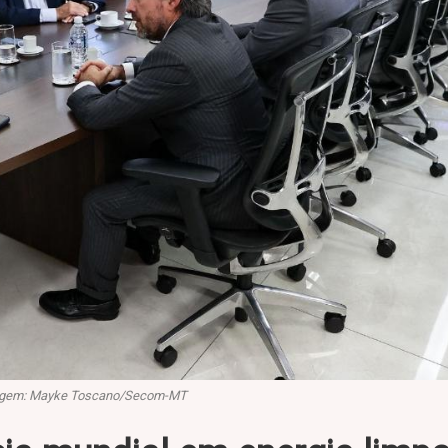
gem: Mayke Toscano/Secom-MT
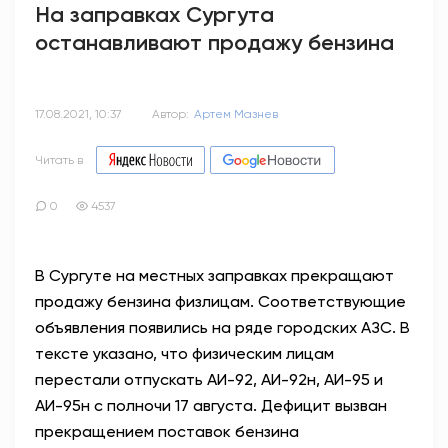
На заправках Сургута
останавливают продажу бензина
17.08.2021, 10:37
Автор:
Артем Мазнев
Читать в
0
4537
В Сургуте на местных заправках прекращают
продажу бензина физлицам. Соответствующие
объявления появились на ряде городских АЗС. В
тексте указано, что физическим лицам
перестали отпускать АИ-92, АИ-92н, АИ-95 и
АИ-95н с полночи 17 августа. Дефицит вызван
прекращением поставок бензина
--
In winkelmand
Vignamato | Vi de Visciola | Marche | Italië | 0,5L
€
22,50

- [Problem statement] Taking the listing above as the source, transcribe only the lines starting at the line with "17.08.2021, 10:37" and going through the line with "прекращением поставок бензина", unaltered and with both ends included.

- [Answer to the problem]
17.08.2021, 10:37
Автор:
Артем Мазнев
Читать в
0
4537
В Сургуте на местных заправках прекращают
продажу бензина физлицам. Соответствующие
объявления появились на ряде городских АЗС. В
тексте указано, что физическим лицам
перестали отпускать АИ-92, АИ-92н, АИ-95 и
АИ-95н с полночи 17 августа. Дефицит вызван
прекращением поставок бензина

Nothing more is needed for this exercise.